Q: How do you develop partnerships with health organizations?

A: I’ll go back to HIV — we used to say, “Collaborate or die.” There were not enough resources to go around, and if we didn’t work with other people, people died. I think that became ingrained in who we are as an organization. You look at the data that drives the need, and then we look to who we can partner with to leverage resources to have an impact. Every community in central Pennsylvania is different and that’s just so critical that the partners in that community are recognizing that. That means the community need and what is acceptable is different, so our aim is to find partners that can help us address that need in innovative ways.
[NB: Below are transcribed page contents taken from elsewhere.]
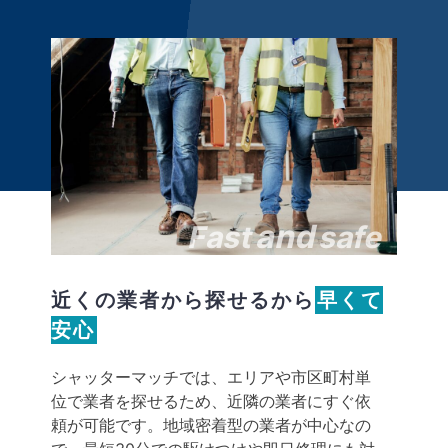
and
Fast
safe
近くの業者から探せるから
早くて
安心
シャッターマッチでは、エリアや市区町村単
位で業者を探せるため、近隣の業者にすぐ依
頼が可能です。地域密着型の業者が中心なの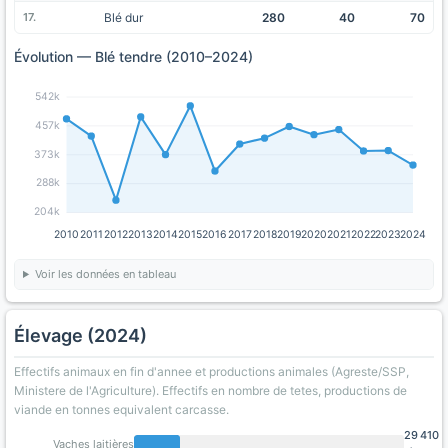
Blé dur
280
40
70
Évolution — Blé tendre (2010–2024)
542k
457k
373k
288k
204k
2010
2011
2012
2013
2014
2015
2016
2017
2018
2019
2020
2021
2022
2023
2024
Voir les données en tableau
Élevage (2024)
Effectifs animaux en fin d'annee et productions animales (Agreste/SSP,
Ministere de l'Agriculture). Effectifs en nombre de tetes, productions de
viande en tonnes equivalent carcasse.
29 410
Vaches laitières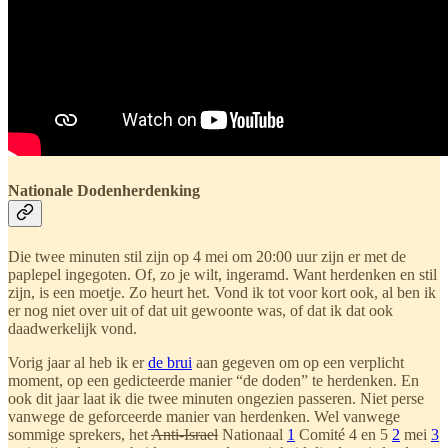
Nationale Dodenherdenking
Die twee minuten stil zijn op 4 mei om 20:00 uur zijn er met de
paplepel ingegoten. Of, zo je wilt, ingeramd. Want herdenken en stil
zijn, is een moetje. Zo heurt het. Vond ik tot voor kort ook, al ben ik
er nog niet over uit of dat uit gewoonte was, of dat ik dat ook
daadwerkelijk vond.
Vorig jaar al heb ik er
de brui
aan gegeven om op een verplicht
moment, op een gedicteerde manier “de doden” te herdenken. En
ook dit jaar laat ik die twee minuten ongezien passeren. Niet perse
vanwege de geforceerde manier van herdenken. Wel vanwege
sommige sprekers, het
Anti-Israel
Nationaal
1
Comité 4 en 5
2
mei
3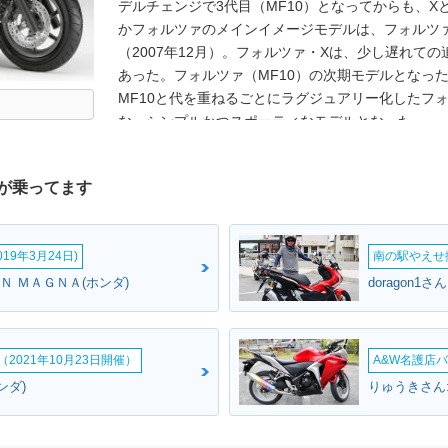
デルチェンジで3代目（MF10）となってからも、
かフォルツァのメインイメージモデルは、フォルツァ
（2007年12月）。フォルツァ・Xは、少し遅れての
あった。フォルツァ（MF10）の次期モデルとなったフ
MF10と代を重ねるごとにラグジュアリー化したフ
な、シンプルかつスポーティなモデルとなった。
が乗ってます
19年3月24日)
南の駅やえせ撮
Ｎ ＭＡＧＮＡ(ホンダ)
doragon1
2021年10月23日開催）
A&W名護店バ
ンダ)
りゅうきさん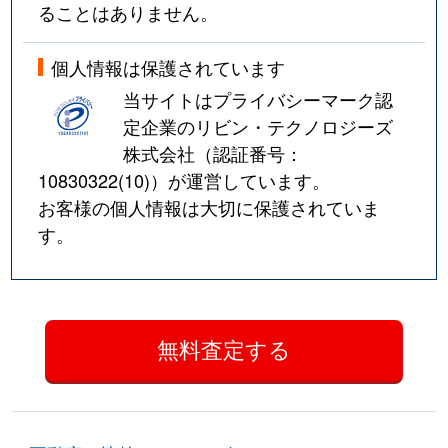
ることはありません。
個人情報は保護されています
当サイトはプライバシーマーク認
定企業のリビン・テクノロジーズ
株式会社（認証番号：
10830322(10)
）が運営しています。
お客様の個人情報は大切に保護されていま
す。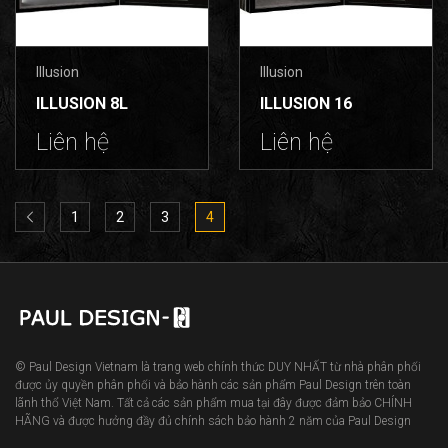
Illusion
Illusion
ILLUSION 8L
ILLUSION 16
Liên hệ
Liên hệ
1
2
3
4
© Paul Design Vietnam là trang web chính thức DUY NHẤT từ nhà phân phối
được ủy quyền phân phối và bảo hành các sản phẩm Paul Design trên toàn
lãnh thổ Việt Nam. Tất cả các sản phẩm mua tại đây được đảm bảo CHÍNH
HÃNG và được hưởng đầy đủ chính sách bảo hành 2 năm của Paul Design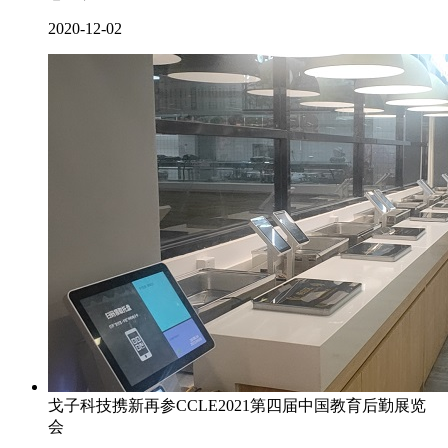
2020-12-02
戈子科技携新再参CCLE2021第四届中国教育后勤展览
会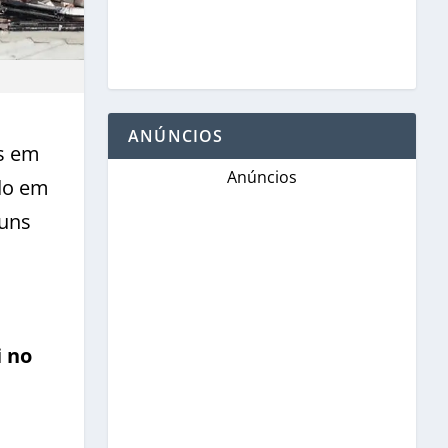
ANÚNCIOS
es em
Anúncios
ado em
guns
i no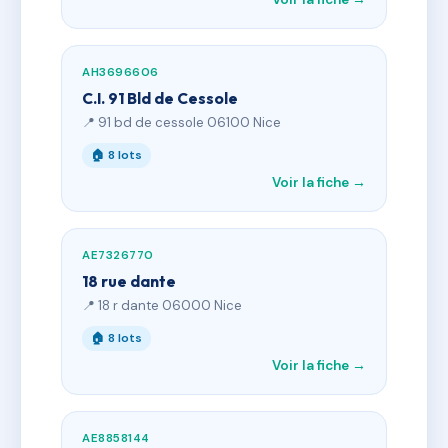
AH3696606
C.I. 91 Bld de Cessole
📍 91 bd de cessole 06100 Nice
🏠 8 lots
Voir la fiche →
AE7326770
18 rue dante
📍 18 r dante 06000 Nice
🏠 8 lots
Voir la fiche →
AE8858144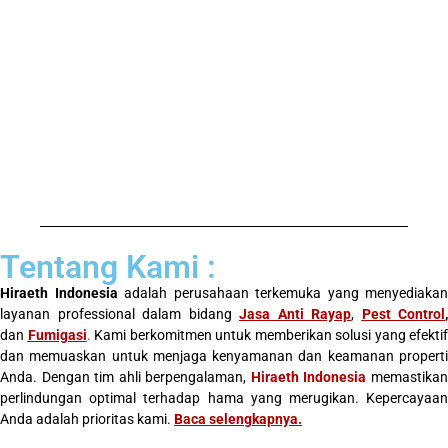
Tentang Kami :
Hiraeth Indonesia
adalah perusahaan terkemuka yang menyediakan
layanan professional dalam bidang
Jasa Anti Rayap
,
Pest Control
,
dan
Fumigasi
.
Kami berkomitmen untuk memberikan solusi yang efektif
dan memuaskan untuk menjaga kenyamanan dan keamanan properti
Anda. Dengan tim ahli berpengalaman,
Hiraeth Indonesia
memastika
perlindungan optimal terhadap hama yang merugikan. Kepercayaan
Anda adalah prioritas kami.
Baca selengkapnya
.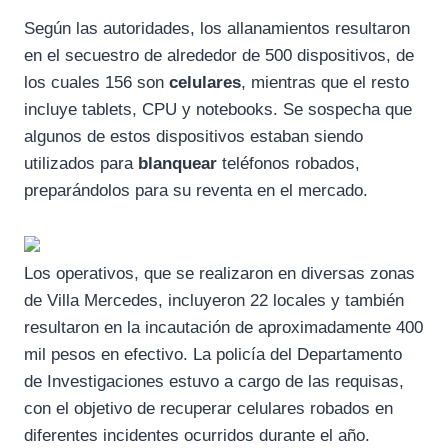
Según las autoridades, los allanamientos resultaron
en el secuestro de alrededor de 500 dispositivos, de
los cuales 156 son
celulares
, mientras que el resto
incluye tablets, CPU y notebooks. Se sospecha que
algunos de estos dispositivos estaban siendo
utilizados para
blanquear
teléfonos robados,
preparándolos para su reventa en el mercado.
Los operativos, que se realizaron en diversas zonas
de Villa Mercedes, incluyeron 22 locales y también
resultaron en la incautación de aproximadamente 400
mil pesos en efectivo. La policía del Departamento
de Investigaciones estuvo a cargo de las requisas,
con el objetivo de recuperar celulares robados en
diferentes incidentes ocurridos durante el año.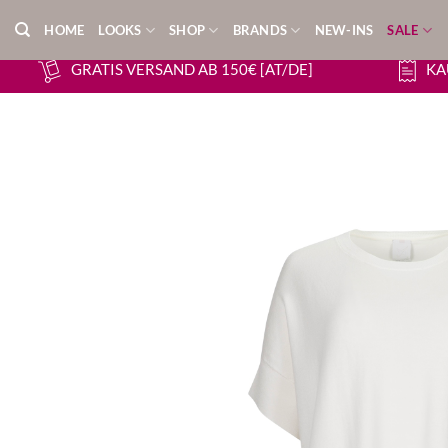
Zum
HOME
LOOKS
SHOP
BRANDS
NEW-INS
SALE
Inhalt
springen
GRATIS VERSAND AB 150€ [AT/DE]
KA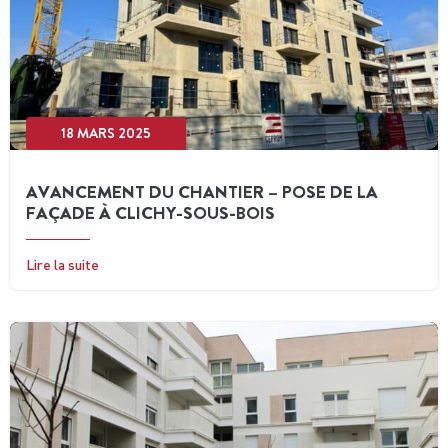
18 MARS 2025
AVANCEMENT DU CHANTIER – POSE DE LA
FAÇADE À CLICHY-SOUS-BOIS
Lire la suite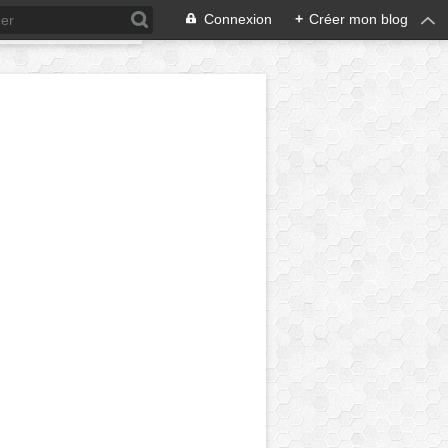
Connexion
+
Créer mon blog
Q; How do you balance the human side of healthcare with the need to sustain the organization?

A: I really believe if you take care of your employees, they take care of others. We try to be a place where our employees feel valued, and not just by making sure they’re compensated fairly. It’s using what we learned through these programs and having it live and breathe through our policies, too. We have a paid parental leave policy. We have a policy regarding gender-affirming surgery that we would grant time off and we have an insurance rider that would help employees pay for that. We try to ensure our environment takes care of our employees and we trust them and empower them to take care of others.

Q: What is your favorite part of Thanksgiving?

A: My mom used to say, I feel bad for Thanksgiving, because it goes from Halloween to Christmas and Thanksgiving can really get overlooked. And yet, it’s the perfect holiday because all it is about pausing and saying thank you. Your family of choice comes together and can binge eat and put on sweatpants and just appreciate each other. It’s this underrated holiday in the middle of this craziness that’s all about pausing for a minute and being still and saying thank you.